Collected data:

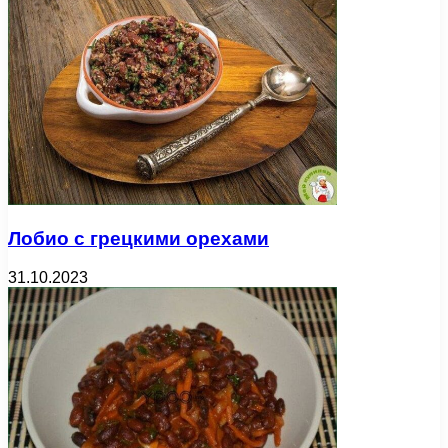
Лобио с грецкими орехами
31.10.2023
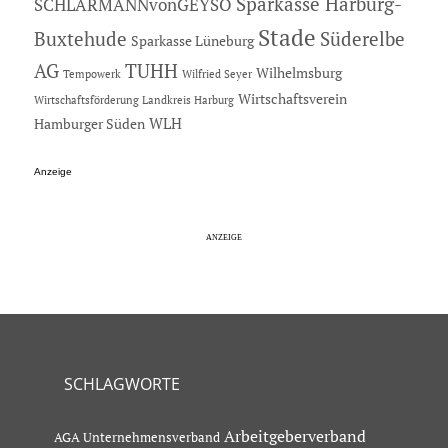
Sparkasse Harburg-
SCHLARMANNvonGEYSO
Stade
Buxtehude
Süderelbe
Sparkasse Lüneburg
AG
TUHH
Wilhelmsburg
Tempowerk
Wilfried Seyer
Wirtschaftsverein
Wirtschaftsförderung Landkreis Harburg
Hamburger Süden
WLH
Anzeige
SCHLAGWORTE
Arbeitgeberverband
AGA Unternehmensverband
==
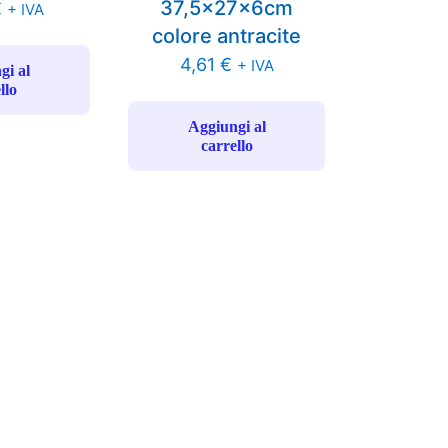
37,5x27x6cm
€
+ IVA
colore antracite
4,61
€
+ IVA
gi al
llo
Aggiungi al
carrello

▶ _Task goal_: Going through the entries above, show each line that contains "Harburg".

▶ _Solution_:
Sparkasse Harburg-
Wirtschaftsförderung Landkreis Harburg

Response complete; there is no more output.